I’m not exactly going to take the plunge and dish out the down-and-dirty about my d-word. Instead, consider this a brief “what I have learned so far” entry. Call me old fashioned, but the more intimate details don’t need any airing out.
The first thing I learned from my divorce is that being physically separated from the other person and even contractually separated from a person doesn’t automatically correlate with your state of mind. Short version: It takes a while to mentally divorce someone. Though I know that I am divorced, it took a few months to realize that I had permission to be myself, support myself, and step out of the “married woman” mind set. There was no one to consult or ask opinions from. All of a sudden, I had to take ownership of my decisions.
Another thing that being divorced taught me is that there is no shame in starting over. Sometimes we fail at things, but that doesn’t mean we can’t pick ourselves back up and find a new plan. Failure has always been one of my worst fears, and having just experienced that fear, I was devastated. I thought that all of the things I had always associated with failing were going to be just as painful as ending my marriage. I’m not going to discount the pain that I felt, because trust me. It was very real.
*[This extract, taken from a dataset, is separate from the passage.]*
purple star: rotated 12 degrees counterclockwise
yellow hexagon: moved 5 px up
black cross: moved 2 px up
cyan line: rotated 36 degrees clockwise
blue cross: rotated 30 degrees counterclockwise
However, my good friends and family did not desert me or shun me. Instead, I was encouraged to learn, grow, and start over.
Though I learned much more than three bullet points from this whole experience, I’ll cap it off with this last lesson, which was the hardest to learn. Actually, I think I’ll constantly be relearning it. Being alone made me realize that my opinion of myself needed to come from me, not other people. I could go into a long rant about social and cultural stigmas, which lead women to co-depend and base their value on what their partner/pop culture tells them. I could also try to lay blame with my ex, but that would be unfair. The fact is that I had previously based my self-esteem and self-image on what other people had told me. I don’t think that there is a way to completely separate from that, but now I can look at myself in the mirror and like myself, even the imperfections.
Thanks for sharing this, Jessica. I think the last lesson you learned is important for everyone to learn. It’s so hard, though, to value ourselves as we are, not because of how ‘valuable’ we are to someone else or because of what others think of us. It’s something that I’m struggling with, personally, because I know that if I don’t value me, then no one else will *really* value me the same way, BUT for whatever reason, that feels almost selfish to me, too. Maybe it’s a fine line? Anyway, I hope the summer goes great for you!